With the help of this Stackoverflow post I just made a program (the one shown in the post) where when a file is placed inside an S3 bucket a task in one of my running DAGs is triggered and then I perform some work using the BashOperator. Once it's done though the DAG is no longer in a running state but instead goes into a success state and if I want to have it pick up another file I need to clear all the 'Past', 'Future', 'Upstream', 'Downstream' activity. I would like to make this program so that it's always running and anytime a new file is placed inside the S3 bucket the program kicks off the tasks.
Can I continue using the S3KeySenor to do this or do I need to figure out a way of setting up an External Trigger to run my DAG? As of now my S3KeySensor is pretty pointless if it's only going to ever run once.
from airflow import DAG
from airflow.operators import SimpleHttpOperator, HttpSensor, EmailOperator, S3KeySensor
from datetime import datetime, timedelta
from airflow.operators.bash_operator import BashOperator
default_args = {
'owner': 'airflow',
'depends_on_past': False,
'start_date': datetime(2018, 5, 29),
'email': ['[email protected]'],
'email_on_failure': False,
'email_on_retry': False,
'retries': 5,
'retry_delay': timedelta(minutes=5)
}
dag = DAG('s3_triggered_emr_cluster_dag', default_args=default_args, schedule_interval= '@once')
# This Activity runs a Python script that creates an AWS EMR cluster and then does EMR activity on the EMR cluster.
t2 = BashOperator(
task_id='create_emr_cluster_1',
bash_command='python /home/ec2-user/aws-python-sample/Create_EMR_Then_Do_EMR_Activities.py',
retries=1,
dag=dag)
t1 = BashOperator(
task_id='success_log',
bash_command='echo "Dag ran successfully" >> /home/ec2-user/s3_triggered_dag.txt',
dag=dag)
sensor = S3KeySensor(
task_id='new_s3_file_in_foobar-bucket',
bucket_key='*',
wildcard_match=True,
bucket_name='foobar-bucket',
s3_conn_id='s3://foobar-bucket',
timeout=18*60*60,
poke_interval=120,
dag=dag)
t1.set_upstream(sensor)
t2.set_upstream(t1)
I'm wondering if this is not possible because it then wouldn't be a Directed Acyclic Graph but rather it would have a loop that repeated sensor -> t1 -> t2 -> sensor -> t1 -> t2 -> sensor -> ... keep repeating.
Update:
My use case is pretty simple, anytime a new file is placed inside a designated AWS S3 Bucket I want my DAG to be triggered and start my process of various tasks. The tasks will do things like instantiate a new AWS EMR Cluster, extract the files from the AWS S3 Bucket, perform some AWS EMR Activities, then shut down the AWS EMR Cluster. From there the DAG would go back into a waiting state where it would wait for new files to arrive in the AWS S3 Bucket and then repeat the process indefinitely.

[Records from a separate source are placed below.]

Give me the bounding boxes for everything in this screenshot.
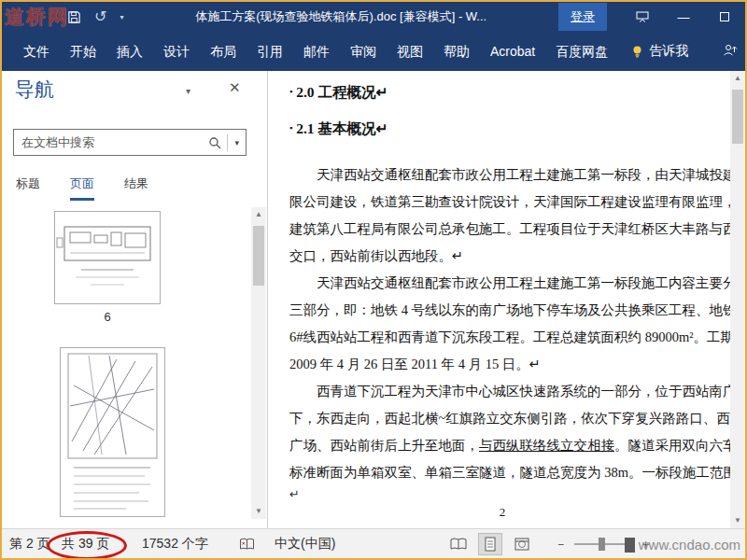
proofing-book-icon: [239, 538, 255, 551]
page-thumbnail-6[interactable]: [54, 211, 161, 304]
doc-heading-1: ▪2.0 工程概况↵: [269, 78, 730, 105]
save-button[interactable]: [67, 10, 81, 24]
web-layout-icon: [514, 537, 529, 552]
ribbon-display-options-icon: [636, 10, 649, 23]
share-icon: [723, 44, 738, 57]
doc-line: 西青道下沉工程为天津市中心城区快速路系统的一部分，位于西站南广场: [269, 378, 730, 405]
title-bar: ↺ ▾ 体施工方案(现场查验地铁箱体后).doc [兼容模式] - W... 登…: [2, 2, 745, 32]
zoom-slider[interactable]: [574, 543, 632, 545]
doc-line: 6#线西站站工程和西青道下沉东段工程。工程总建筑面积约 89000m²。工期: [269, 324, 730, 351]
document-page-number: 2: [269, 505, 730, 520]
scrollbar-thumb[interactable]: [253, 226, 264, 286]
minimize-icon: —: [678, 11, 690, 23]
doc-line: 下，东西走向，西起北横~红旗路立交东侧引路，依次下穿复兴路路口、西站南: [269, 405, 730, 432]
nav-tab-pages[interactable]: 页面: [70, 175, 94, 201]
ribbon-display-options-button[interactable]: [622, 2, 663, 32]
word-window: ↺ ▾ 体施工方案(现场查验地铁箱体后).doc [兼容模式] - W... 登…: [0, 0, 747, 560]
search-input[interactable]: [14, 135, 203, 149]
ribbon-tab-bar: 文件 开始 插入 设计 布局 引用 邮件 审阅 视图 帮助 Acrobat 百度…: [2, 32, 745, 71]
maximize-button[interactable]: [704, 2, 745, 32]
print-layout-button[interactable]: [478, 533, 502, 555]
share-button[interactable]: [723, 44, 738, 60]
tab-mailings[interactable]: 邮件: [293, 32, 340, 71]
search-icon: [208, 136, 221, 149]
search-button[interactable]: [203, 136, 227, 149]
tab-home[interactable]: 开始: [60, 32, 106, 71]
total-pages-indicator[interactable]: 共 39 页: [62, 536, 109, 553]
navigation-options-caret-icon[interactable]: ▾: [186, 86, 190, 96]
tab-design[interactable]: 设计: [153, 32, 200, 71]
navigation-pane-title: 导航: [15, 77, 54, 103]
tab-file[interactable]: 文件: [13, 32, 60, 71]
window-title: 体施工方案(现场查验地铁箱体后).doc [兼容模式] - W...: [123, 8, 558, 25]
watermark-url: www.cndao.com: [639, 537, 740, 553]
scroll-down-icon[interactable]: ▼: [730, 513, 745, 528]
login-label: 登录: [571, 9, 595, 23]
scroll-down-icon[interactable]: ▼: [251, 504, 266, 519]
tab-baidu-netdisk[interactable]: 百度网盘: [545, 32, 618, 71]
site-url-watermark: www.cndao.com: [625, 537, 740, 553]
proofing-button[interactable]: [239, 538, 255, 553]
watermark-block-icon: [625, 538, 635, 553]
zoom-out-button[interactable]: －: [555, 536, 567, 553]
tab-help[interactable]: 帮助: [433, 32, 480, 71]
doc-heading-2: ▪2.1 基本概况↵: [269, 115, 730, 142]
document-page[interactable]: ▪2.0 工程概况↵ ▪2.1 基本概况↵ 天津西站交通枢纽配套市政公用工程土建…: [269, 71, 730, 528]
undo-icon: ↺: [94, 8, 106, 24]
nav-tab-headings[interactable]: 标题: [16, 175, 40, 201]
nav-tab-results[interactable]: 结果: [124, 175, 148, 201]
doc-line: 限公司建设，铁道第三勘查设计院设计，天津国际工程建设监理有限监理，中国: [269, 189, 730, 216]
thumbnail-page-number: 6: [54, 310, 161, 324]
scroll-up-icon[interactable]: ▲: [730, 71, 745, 86]
doc-line: 标准断面为单箱双室、单箱三室隧道，隧道总宽度为 38m。一标段施工范围内: [269, 459, 730, 486]
read-mode-button[interactable]: [446, 533, 471, 555]
lightbulb-icon: [631, 45, 643, 59]
tell-me-button[interactable]: 告诉我: [631, 43, 688, 60]
doc-line: 天津西站交通枢纽配套市政公用工程土建施工第一标段施工内容主要分为: [269, 270, 730, 297]
document-search-box: ▾: [13, 129, 247, 156]
web-layout-button[interactable]: [510, 533, 534, 555]
doc-line: 交口，西站前街以西地段。↵: [269, 243, 730, 270]
thumbnail-drawing: [55, 212, 160, 303]
doc-line-with-underline: 广场、西站前街后上升至地面，与西纵联络线立交相接。隧道采用双向六车道: [269, 432, 730, 459]
read-mode-icon: [449, 537, 468, 552]
minimize-button[interactable]: —: [663, 2, 704, 32]
navigation-scrollbar[interactable]: ▲ ▼: [251, 207, 266, 519]
doc-line: 三部分，即：地铁 4 号线以东的南广场地下停车场及公共换乘区工程、地铁 4、: [269, 297, 730, 324]
print-layout-icon: [484, 537, 497, 552]
word-count[interactable]: 17532 个字: [142, 536, 208, 553]
heading-bullet-icon: ▪: [289, 123, 292, 133]
undo-button[interactable]: ↺: [94, 8, 106, 25]
tab-view[interactable]: 视图: [387, 32, 433, 71]
tab-references[interactable]: 引用: [247, 32, 293, 71]
tab-review[interactable]: 审阅: [340, 32, 387, 71]
tell-me-label: 告诉我: [649, 43, 688, 60]
tab-layout[interactable]: 布局: [200, 32, 247, 71]
navigation-pane: 导航 ▾ ✕ ▾ 标题 页面 结果: [2, 71, 268, 528]
page-thumbnail-7[interactable]: [60, 347, 165, 517]
zoom-slider-thumb[interactable]: [599, 538, 605, 551]
thumbnail-drawing: [61, 348, 164, 516]
doc-line: 建筑第八工程局有限公司总承包施工。工程项目位于天津红桥区大丰路与西青道: [269, 216, 730, 243]
document-scrollbar[interactable]: ▲ ▼: [730, 71, 745, 528]
site-logo-watermark: 道桥网: [5, 4, 69, 30]
navigation-close-icon[interactable]: ✕: [229, 79, 241, 96]
view-shortcuts: [446, 533, 534, 555]
navigation-tabs: 标题 页面 结果: [16, 175, 148, 201]
heading-bullet-icon: ▪: [289, 87, 292, 96]
scrollbar-thumb[interactable]: [732, 90, 743, 144]
doc-line: 2009 年 4 月 26 日至 2011 年 4 月 15 日。↵: [269, 351, 730, 378]
language-indicator[interactable]: 中文(中国): [275, 536, 335, 553]
underlined-text: 与西纵联络线立交相接: [479, 438, 614, 453]
maximize-icon: [720, 12, 729, 21]
tab-acrobat[interactable]: Acrobat: [480, 32, 545, 71]
tab-insert[interactable]: 插入: [106, 32, 153, 71]
search-dropdown-caret-icon[interactable]: ▾: [228, 138, 246, 147]
scroll-up-icon[interactable]: ▲: [251, 207, 266, 222]
window-controls: —: [622, 2, 745, 32]
login-button[interactable]: 登录: [558, 3, 607, 31]
paragraph-mark: ↵: [269, 486, 730, 503]
save-icon: [67, 10, 81, 24]
page-indicator[interactable]: 第 2 页: [9, 536, 50, 553]
doc-line: 天津西站交通枢纽配套市政公用工程土建施工第一标段，由天津城投建设有: [269, 161, 730, 189]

Within Airflow, there isn't a concept that maps to an always running DAG. You could have a DAG run very frequently like every 1 to 5 minutes if that suits your use case.
The main thing here is that the S3KeySensor checks until it detects that the first file exists in the key's wildcard path (or timeout), then it runs. But when a second, or third, or fourth file lands, the S3 sensor will have already completed running for that DAG run. It won't get scheduled to run again until the next DAG run. (The looping idea you described is roughly equivalent to what the scheduler does when it creates DAG runs except not forever.)

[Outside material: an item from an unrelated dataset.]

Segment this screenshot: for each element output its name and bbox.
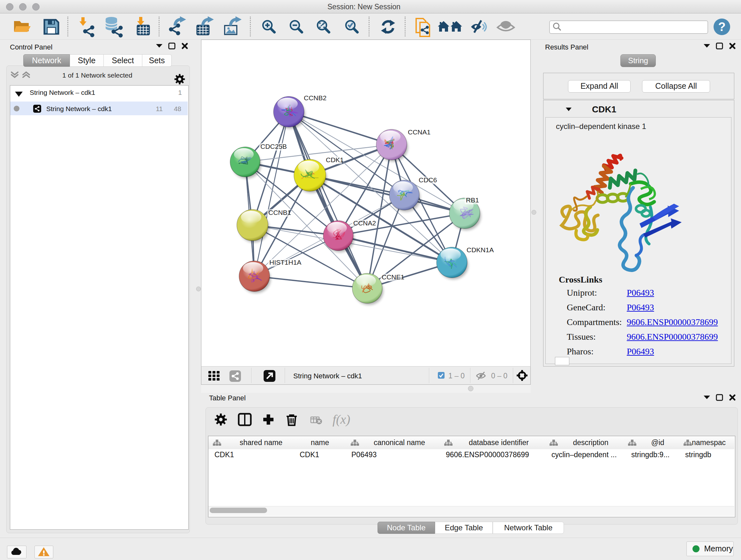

An external trigger definitely sounds like the best approach for your use case, whether that trigger comes via the Airflow CLI's trigger_dag command ($ airflow trigger_dag ...
):
Or via the REST API:
Both turn around and call the trigger_dag
function in the common (experimental) API:
You could, for instance, setup an AWS Lambda function, called when a file lands on S3, that runs the trigger DAG call.